What needs to be done
Give back each entry unchanged, minus pictures.

Given records
++++++++++
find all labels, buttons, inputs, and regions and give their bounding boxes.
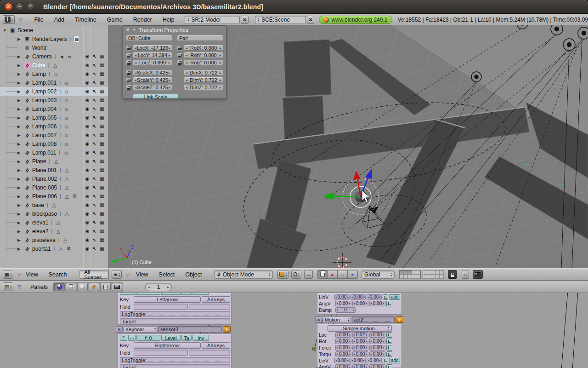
all-keys-button[interactable]: All keys [202, 342, 230, 349]
sensor-name-field[interactable]: sensor3 [158, 326, 222, 333]
menu-item[interactable]: Timeline [75, 17, 96, 23]
value-field[interactable]: 0.00 [334, 358, 350, 363]
value-field[interactable]: 0.00 [367, 294, 382, 300]
menu-item[interactable]: Add [54, 17, 64, 23]
restrict-view-icon[interactable]: ◉ [84, 211, 91, 216]
screen-close-button[interactable]: × [241, 16, 249, 24]
restrict-select-icon[interactable]: ↖ [91, 159, 98, 164]
rot-field[interactable]: RotX: 0.000 [184, 45, 223, 51]
restrict-select-icon[interactable]: ↖ [91, 63, 98, 68]
local-toggle-button[interactable]: L [386, 351, 392, 357]
restrict-view-icon[interactable]: ◉ [84, 159, 91, 164]
restrict-view-icon[interactable]: ◉ [84, 202, 91, 207]
outliner-search-menu[interactable]: Search [49, 271, 67, 278]
restrict-select-icon[interactable]: ↖ [91, 150, 98, 155]
hold-field-2[interactable] [189, 350, 230, 356]
pulse-true-button[interactable]: ‴ [120, 335, 127, 341]
menu-item[interactable]: Select [159, 271, 175, 278]
translate-manipulator-button[interactable]: ▲ [328, 270, 338, 279]
outliner-row[interactable]: ▣ RenderLayers | ▩ ◉ ↖ ▦ [0, 34, 108, 43]
outliner-row[interactable]: ⇄ Cube | △ ◉ ↖ ▦ [0, 61, 108, 69]
scene-selector[interactable]: ▴▾ SCE:Scene [255, 16, 306, 24]
restrict-view-icon[interactable]: ◉ [84, 132, 91, 138]
value-field[interactable]: 0.00 [352, 364, 368, 368]
local-toggle-button[interactable]: L [386, 345, 392, 351]
restrict-render-icon[interactable]: ▦ [98, 202, 106, 207]
value-field[interactable]: 0.00 [335, 301, 351, 306]
collapse-menu-icon[interactable]: ▽ [19, 17, 23, 22]
restrict-select-icon[interactable]: ↖ [91, 229, 98, 234]
actuator-type-dropdown[interactable]: Motion▴▾ [323, 316, 351, 323]
delete-sensor-button[interactable]: × [116, 326, 123, 333]
lock-layers-button[interactable] [448, 270, 457, 279]
target-field[interactable]: Target: [120, 364, 230, 368]
logic-context-button[interactable] [54, 283, 65, 291]
mode-dropdown[interactable]: ⇄ Object Mode ▴▾ [214, 270, 273, 279]
actuator-block-prev[interactable]: LinV 0.00 0.00 0.00 L add AngV 0.00 0.00… [317, 293, 402, 315]
key-value-button[interactable]: Rightarrow [134, 342, 201, 349]
value-field[interactable]: 0.00 [335, 339, 351, 344]
proportional-edit-button[interactable]: ↔ [304, 270, 313, 279]
restrict-render-icon[interactable]: ▦ [98, 246, 106, 251]
restrict-render-icon[interactable]: ▦ [98, 80, 106, 85]
restrict-render-icon[interactable]: ▦ [98, 106, 106, 111]
actuator-block[interactable]: Simple motion▴▾ Loc 0.00 0.02 0.00 L Rot [317, 324, 402, 368]
value-field[interactable]: 0.00 [369, 332, 385, 338]
lock-icon[interactable] [126, 45, 132, 51]
panel-collapse-icon[interactable]: ▼ [132, 28, 136, 31]
hold-field-2[interactable] [189, 304, 230, 310]
restrict-select-icon[interactable]: ↖ [91, 141, 98, 146]
dim-field[interactable]: DimX: 0.722 [184, 69, 223, 76]
lock-icon[interactable] [126, 85, 132, 91]
restrict-render-icon[interactable]: ▦ [98, 71, 106, 76]
transform-properties-panel[interactable]: × ▼ Transform Properties OB: Cube Par: L… [123, 25, 226, 99]
ob-field[interactable]: OB: Cube [126, 35, 172, 41]
outliner-view-menu[interactable]: View [26, 271, 38, 278]
value-field[interactable]: 0.00 [335, 351, 351, 357]
motion-mode-dropdown[interactable]: Simple motion▴▾ [328, 325, 392, 332]
menu-item[interactable]: Game [107, 17, 123, 23]
outliner-row[interactable]: ⇄ Lamp.007 | ☼ ◉ ↖ ▦ [0, 131, 108, 139]
outliner-row[interactable]: ⇄ Plane.002 | △ ◉ ↖ ▦ [0, 174, 108, 183]
menu-item[interactable]: Help [163, 17, 175, 23]
all-keys-button[interactable]: All keys [202, 296, 230, 303]
value-field[interactable]: 0.00 [352, 345, 368, 351]
titlebar[interactable]: × − Blender [/home/suanero/Documentos/Ar… [0, 0, 588, 14]
menu-item[interactable]: Object [185, 271, 202, 278]
screen-selector[interactable]: ▴▾ SR:2-Model [185, 16, 240, 24]
outliner-row[interactable]: ⇄ Plane.006 | △⚙ ◉ ↖ ▦ [0, 192, 108, 201]
viewport-type-button[interactable]: ⊞▴▾ [112, 270, 122, 279]
minimize-button[interactable]: − [16, 3, 23, 11]
actuator-name-field[interactable]: act2 [352, 316, 395, 323]
restrict-view-icon[interactable]: ◉ [84, 80, 91, 85]
manipulator-hand-button[interactable] [317, 270, 328, 279]
restrict-view-icon[interactable]: ◉ [84, 98, 91, 103]
pivot-button[interactable]: Ω▴▾ [291, 270, 301, 279]
restrict-render-icon[interactable]: ▦ [98, 124, 106, 129]
restrict-view-icon[interactable]: ◉ [84, 115, 91, 120]
restrict-view-icon[interactable]: ◉ [84, 106, 91, 111]
dim-field[interactable]: DimY: 0.722 [184, 77, 223, 83]
viewport-3d[interactable]: Y X Z (1) Cube × ▼ Transform Properties … [109, 25, 588, 268]
expander-icon[interactable] [17, 63, 23, 68]
dim-field[interactable]: DimZ: 0.722 [184, 84, 223, 91]
outliner-type-button[interactable]: ▦▴▾ [3, 270, 13, 279]
restrict-select-icon[interactable]: ↖ [91, 211, 98, 216]
restrict-view-icon[interactable]: ◉ [84, 54, 91, 59]
shading-context-button[interactable] [77, 283, 88, 291]
local-toggle-button[interactable]: L [386, 364, 392, 368]
restrict-view-icon[interactable]: ◉ [84, 246, 91, 251]
outliner-row[interactable]: ⇄ eleva1 | △ ◉ ↖ ▦ [0, 218, 108, 227]
value-field[interactable]: 0.02 [352, 332, 368, 338]
outliner-row[interactable]: ⇄ Lamp.001 | ☼ ◉ ↖ ▦ [0, 78, 108, 87]
maximize-button[interactable] [27, 3, 34, 11]
restrict-view-icon[interactable]: ◉ [84, 167, 91, 172]
value-field[interactable]: 0.00 [351, 358, 366, 363]
expander-icon[interactable] [17, 37, 23, 41]
editing-context-button[interactable] [100, 283, 111, 291]
panel-header[interactable]: × ▼ Transform Properties [123, 26, 226, 34]
restrict-select-icon[interactable]: ↖ [91, 106, 98, 111]
restrict-view-icon[interactable]: ◉ [84, 71, 91, 76]
close-button[interactable]: × [5, 3, 12, 11]
add-toggle-button[interactable]: add [389, 358, 400, 363]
++++++++++
Expected output
find all labels, buttons, inputs, and regions and give their bounding boxes.
all-keys-button[interactable]: All keys [202, 342, 230, 349]
sensor-name-field[interactable]: sensor3 [158, 326, 222, 333]
menu-item[interactable]: Timeline [75, 17, 96, 23]
value-field[interactable]: 0.00 [334, 358, 350, 363]
value-field[interactable]: 0.00 [367, 294, 382, 300]
menu-item[interactable]: Add [54, 17, 64, 23]
restrict-view-icon[interactable]: ◉ [84, 211, 91, 216]
screen-close-button[interactable]: × [241, 16, 249, 24]
restrict-select-icon[interactable]: ↖ [91, 159, 98, 164]
rot-field[interactable]: RotX: 0.000 [184, 45, 223, 51]
restrict-select-icon[interactable]: ↖ [91, 63, 98, 68]
local-toggle-button[interactable]: L [386, 351, 392, 357]
restrict-view-icon[interactable]: ◉ [84, 159, 91, 164]
restrict-view-icon[interactable]: ◉ [84, 202, 91, 207]
outliner-search-menu[interactable]: Search [49, 271, 67, 278]
restrict-select-icon[interactable]: ↖ [91, 150, 98, 155]
hold-field-2[interactable] [189, 350, 230, 356]
pulse-true-button[interactable]: ‴ [120, 335, 127, 341]
menu-item[interactable]: Select [159, 271, 175, 278]
translate-manipulator-button[interactable]: ▲ [328, 270, 338, 279]
outliner-row[interactable]: ▣ RenderLayers | ▩ ◉ ↖ ▦ [0, 34, 108, 43]
outliner-row[interactable]: ⇄ Cube | △ ◉ ↖ ▦ [0, 61, 108, 69]
scene-selector[interactable]: ▴▾ SCE:Scene [255, 16, 306, 24]
restrict-view-icon[interactable]: ◉ [84, 132, 91, 138]
value-field[interactable]: 0.00 [352, 364, 368, 368]
local-toggle-button[interactable]: L [386, 345, 392, 351]
restrict-render-icon[interactable]: ▦ [98, 202, 106, 207]
value-field[interactable]: 0.00 [335, 301, 351, 306]
collapse-menu-icon[interactable]: ▽ [19, 17, 23, 22]
restrict-select-icon[interactable]: ↖ [91, 229, 98, 234]
actuator-type-dropdown[interactable]: Motion▴▾ [323, 316, 351, 323]
delete-sensor-button[interactable]: × [116, 326, 123, 333]
lock-layers-button[interactable] [448, 270, 457, 279]
target-field[interactable]: Target: [120, 364, 230, 368]
logic-context-button[interactable] [54, 283, 65, 291]
mode-dropdown[interactable]: ⇄ Object Mode ▴▾ [214, 270, 273, 279]
actuator-block-prev[interactable]: LinV 0.00 0.00 0.00 L add AngV 0.00 0.00… [317, 293, 402, 315]
key-value-button[interactable]: Rightarrow [134, 342, 201, 349]
value-field[interactable]: 0.00 [335, 339, 351, 344]
proportional-edit-button[interactable]: ↔ [304, 270, 313, 279]
restrict-render-icon[interactable]: ▦ [98, 246, 106, 251]
restrict-render-icon[interactable]: ▦ [98, 80, 106, 85]
restrict-render-icon[interactable]: ▦ [98, 106, 106, 111]
actuator-block[interactable]: Simple motion▴▾ Loc 0.00 0.02 0.00 L Rot [317, 324, 402, 368]
value-field[interactable]: 0.00 [369, 332, 385, 338]
lock-icon[interactable] [126, 45, 132, 51]
panel-collapse-icon[interactable]: ▼ [132, 28, 136, 31]
hold-field-2[interactable] [189, 304, 230, 310]
restrict-select-icon[interactable]: ↖ [91, 141, 98, 146]
dim-field[interactable]: DimX: 0.722 [184, 69, 223, 76]
lock-icon[interactable] [126, 85, 132, 91]
restrict-render-icon[interactable]: ▦ [98, 71, 106, 76]
transform-properties-panel[interactable]: × ▼ Transform Properties OB: Cube Par: L… [123, 25, 226, 99]
ob-field[interactable]: OB: Cube [126, 35, 172, 41]
outliner-view-menu[interactable]: View [26, 271, 38, 278]
value-field[interactable]: 0.00 [335, 351, 351, 357]
motion-mode-dropdown[interactable]: Simple motion▴▾ [328, 325, 392, 332]
menu-item[interactable]: Game [107, 17, 123, 23]
outliner-row[interactable]: ⇄ Lamp.007 | ☼ ◉ ↖ ▦ [0, 131, 108, 139]
outliner-row[interactable]: ⇄ Plane.002 | △ ◉ ↖ ▦ [0, 174, 108, 183]
menu-item[interactable]: Help [163, 17, 175, 23]
all-keys-button[interactable]: All keys [202, 296, 230, 303]
value-field[interactable]: 0.00 [352, 345, 368, 351]
titlebar[interactable]: × − Blender [/home/suanero/Documentos/Ar… [0, 0, 588, 14]
menu-item[interactable]: Object [185, 271, 202, 278]
screen-selector[interactable]: ▴▾ SR:2-Model [185, 16, 240, 24]
outliner-row[interactable]: ⇄ Plane.006 | △⚙ ◉ ↖ ▦ [0, 192, 108, 201]
viewport-type-button[interactable]: ⊞▴▾ [112, 270, 122, 279]
minimize-button[interactable]: − [16, 3, 23, 11]
actuator-name-field[interactable]: act2 [352, 316, 395, 323]
restrict-view-icon[interactable]: ◉ [84, 80, 91, 85]
manipulator-hand-button[interactable] [317, 270, 328, 279]
restrict-view-icon[interactable]: ◉ [84, 98, 91, 103]
pivot-button[interactable]: Ω▴▾ [291, 270, 301, 279]
restrict-render-icon[interactable]: ▦ [98, 124, 106, 129]
restrict-view-icon[interactable]: ◉ [84, 115, 91, 120]
restrict-view-icon[interactable]: ◉ [84, 106, 91, 111]
dim-field[interactable]: DimY: 0.722 [184, 77, 223, 83]
viewport-3d[interactable]: Y X Z (1) Cube × ▼ Transform Properties … [109, 25, 588, 268]
expander-icon[interactable] [17, 63, 23, 68]
dim-field[interactable]: DimZ: 0.722 [184, 84, 223, 91]
outliner-type-button[interactable]: ▦▴▾ [3, 270, 13, 279]
restrict-select-icon[interactable]: ↖ [91, 211, 98, 216]
restrict-view-icon[interactable]: ◉ [84, 54, 91, 59]
shading-context-button[interactable] [77, 283, 88, 291]
local-toggle-button[interactable]: L [386, 364, 392, 368]
restrict-view-icon[interactable]: ◉ [84, 246, 91, 251]
outliner-row[interactable]: ⇄ eleva1 | △ ◉ ↖ ▦ [0, 218, 108, 227]
value-field[interactable]: 0.02 [352, 332, 368, 338]
outliner-row[interactable]: ⇄ Lamp.001 | ☼ ◉ ↖ ▦ [0, 78, 108, 87]
maximize-button[interactable] [27, 3, 34, 11]
restrict-view-icon[interactable]: ◉ [84, 167, 91, 172]
value-field[interactable]: 0.00 [351, 358, 366, 363]
expander-icon[interactable] [17, 37, 23, 41]
editing-context-button[interactable] [100, 283, 111, 291]
panel-header[interactable]: × ▼ Transform Properties [123, 26, 226, 34]
restrict-select-icon[interactable]: ↖ [91, 106, 98, 111]
restrict-view-icon[interactable]: ◉ [84, 71, 91, 76]
close-button[interactable]: × [5, 3, 12, 11]
add-toggle-button[interactable]: add [389, 358, 400, 363]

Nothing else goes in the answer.